Records to process
============
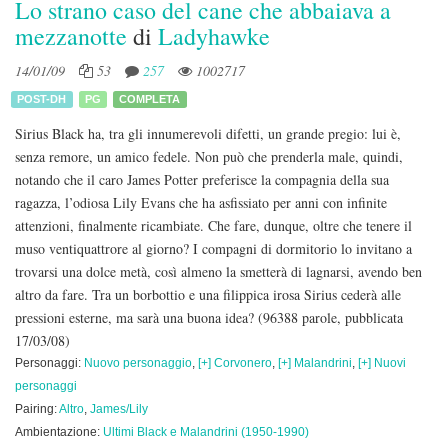
Lo strano caso del cane che abbaiava a
mezzanotte
di
Ladyhawke
14/01/09
53
257
1002717
POST-DH
PG
COMPLETA
Sirius Black ha, tra gli innumerevoli difetti, un grande pregio: lui è,
senza remore, un amico fedele. Non può che prenderla male, quindi,
notando che il caro James Potter preferisce la compagnia della sua
ragazza, l’odiosa Lily Evans che ha asfissiato per anni con infinite
attenzioni, finalmente ricambiate. Che fare, dunque, oltre che tenere il
muso ventiquattrore al giorno? I compagni di dormitorio lo invitano a
trovarsi una dolce metà, così almeno la smetterà di lagnarsi, avendo ben
altro da fare. Tra un borbottio e una filippica irosa Sirius cederà alle
pressioni esterne, ma sarà una buona idea?
(96388 parole, pubblicata
17/03/08)
Personaggi:
Nuovo personaggio
,
[+] Corvonero
,
[+] Malandrini
,
[+] Nuovi
personaggi
Pairing:
Altro
,
James/Lily
Ambientazione:
Ultimi Black e Malandrini (1950-1990)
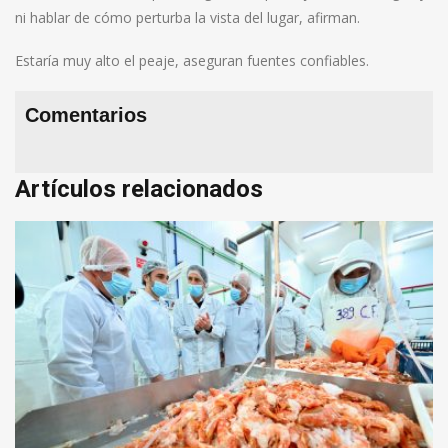
ni hablar de cómo perturba la vista del lugar, afirman.
Estaría muy alto el peaje, aseguran fuentes confiables.
Comentarios
Artículos relacionados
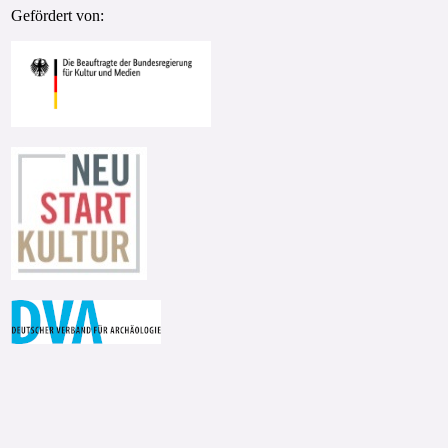
Gefördert von:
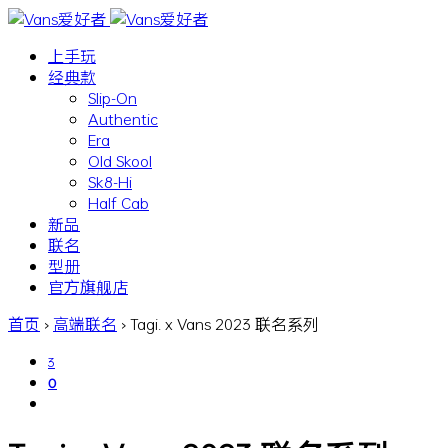
上手玩
经典款
Slip-On
Authentic
Era
Old Skool
Sk8-Hi
Half Cab
新品
联名
型册
官方旗舰店
首页
›
高端联名
›
Tagi. x Vans 2023 联名系列
3
0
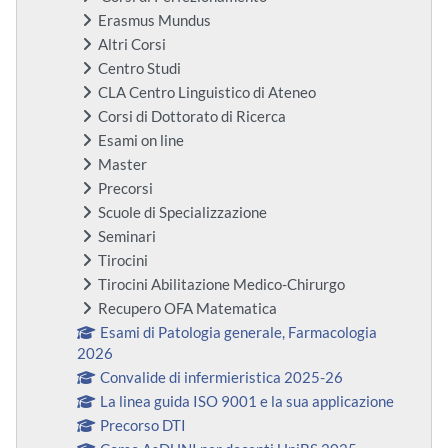
Erasmus Mundus
Altri Corsi
Centro Studi
CLA Centro Linguistico di Ateneo
Corsi di Dottorato di Ricerca
Esami on line
Master
Precorsi
Scuole di Specializzazione
Seminari
Tirocini
Tirocini Abilitazione Medico-Chirurgo
Recupero OFA Matematica
Esami di Patologia generale, Farmacologia
2026
Convalide di infermieristica 2025-26
La linea guida ISO 9001 e la sua applicazione
Precorso DTI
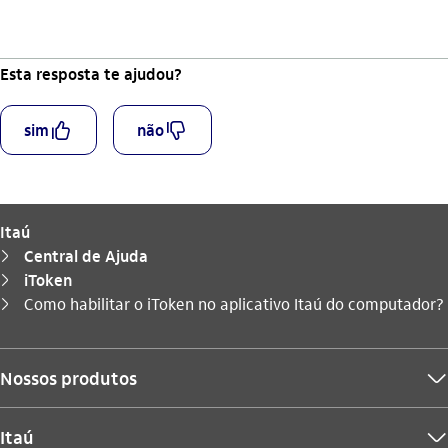
Esta resposta te ajudou?
curtir_outline
descurtir_outline
sim
não
Itaú
Central de Ajuda
seta_direita
iToken
seta_direita
Você está aqui:
Como habilitar o iToken no aplicativo Itaú do computador?
seta_direita
Nossos produtos
seta_baixo
Itaú
seta_baixo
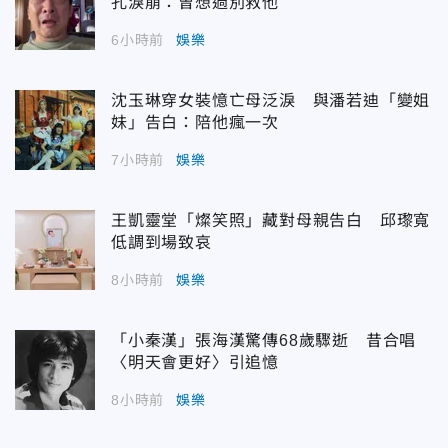
孔淚崩：曾想過別救他
6小時前
娛樂
沈玉琳穿女裝憶亡母泛淚 與潘若迪「變姐
妹」告白：陪他瘋一次
7小時前
娛樂
王凱靈堂「燦笑照」藏對母親告白 邱瓈寬
低調到場致哀
8小時前
娛樂
「小秦漢」張海漢驚傳68歲驟逝 昔合唱
〈明天會更好〉引追憶
8小時前
娛樂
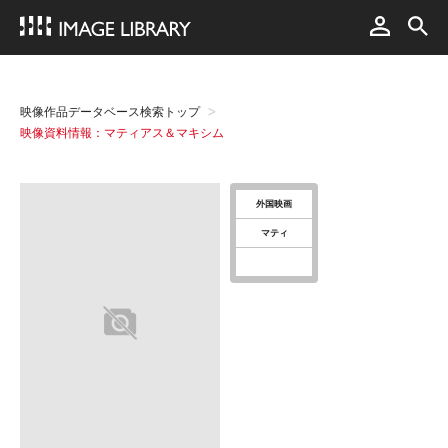
映像作品データベース検索トップ
映像資料情報：マティアス＆マキシム
外国映画
マティ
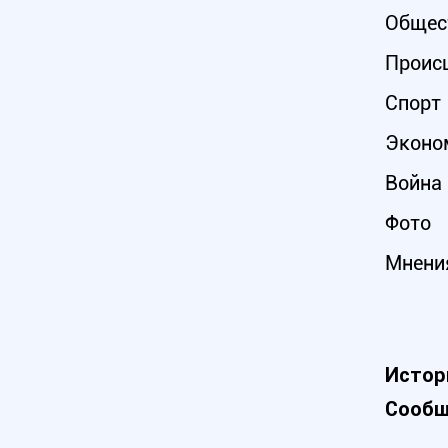
Общес
Проис
Спорт
Эконо
Война 
Фото
Мнени
Истор
Сообщ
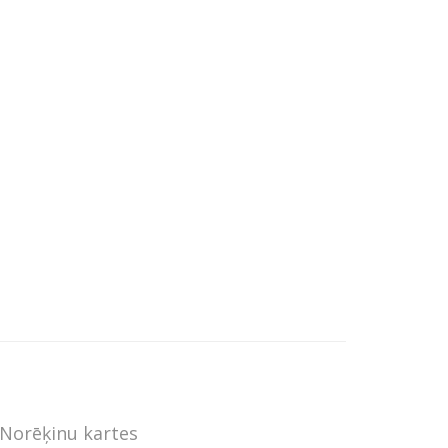
Norēķinu kartes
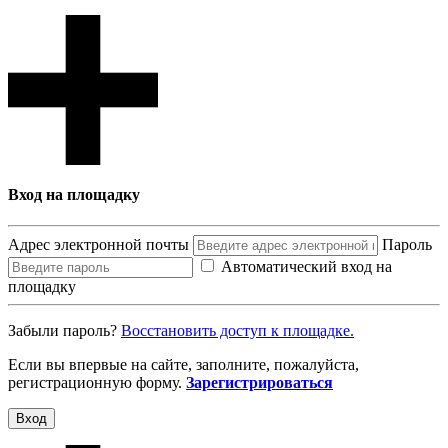
Вход на площадку
Адрес электронной почты
Пароль
Автоматический вход на
площадку
Забыли пароль?
Восcтановить доступ к площадке.
Если вы впервые на сайте, заполните, пожалуйста,
регистрационную форму.
Зарегистрироваться
Вход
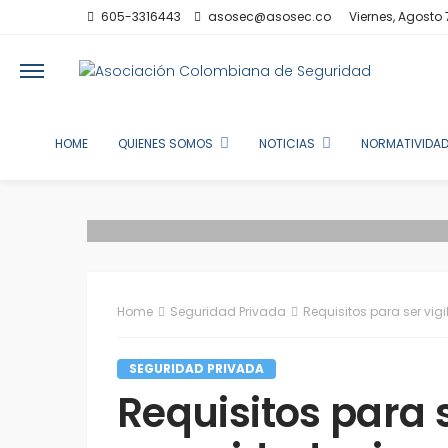
605-3316443
asosec@asosec.co
Viernes, Agosto 
HOME
QUIENES SOMOS
NOTICIAS
NORMATIVIDAD
Home
Seguridad Privada
Requisitos para ser vi
SEGURIDAD PRIVADA
Requisitos para s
============
The lines above that hold the string "Sirius" are to be located and copied.

Sirius Black ha, tra gli innumerevoli difetti, un grande pregio: lui è,
altro da fare. Tra un borbottio e una filippica irosa Sirius cederà alle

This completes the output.